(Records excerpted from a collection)
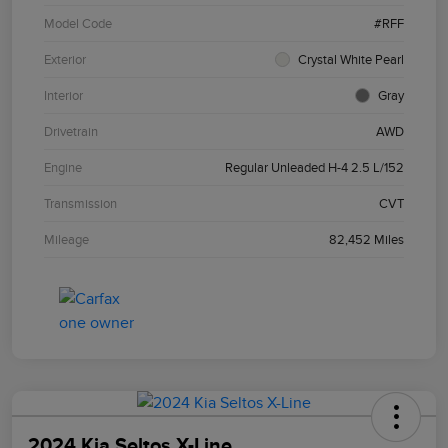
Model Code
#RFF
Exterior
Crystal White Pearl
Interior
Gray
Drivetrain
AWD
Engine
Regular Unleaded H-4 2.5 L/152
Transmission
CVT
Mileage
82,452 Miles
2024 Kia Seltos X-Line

---

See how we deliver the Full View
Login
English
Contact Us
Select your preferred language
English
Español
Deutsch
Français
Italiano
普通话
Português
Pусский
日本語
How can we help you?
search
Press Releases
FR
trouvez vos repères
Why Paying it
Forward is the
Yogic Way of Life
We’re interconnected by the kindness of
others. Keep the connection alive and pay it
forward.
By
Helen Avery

### WHAT YOU SHOULD DO
In the entries above, restate word for word the lines between the one holding "Select your preferred language" and the one holding "Helen Avery", inclusive, and nothing besides.

### SOLUTION TO THIS EXERCISE
Select your preferred language
English
Español
Deutsch
Français
Italiano
普通话
Português
Pусский
日本語
How can we help you?
search
Press Releases
FR
trouvez vos repères
Why Paying it
Forward is the
Yogic Way of Life
We’re interconnected by the kindness of
others. Keep the connection alive and pay it
forward.
By
Helen Avery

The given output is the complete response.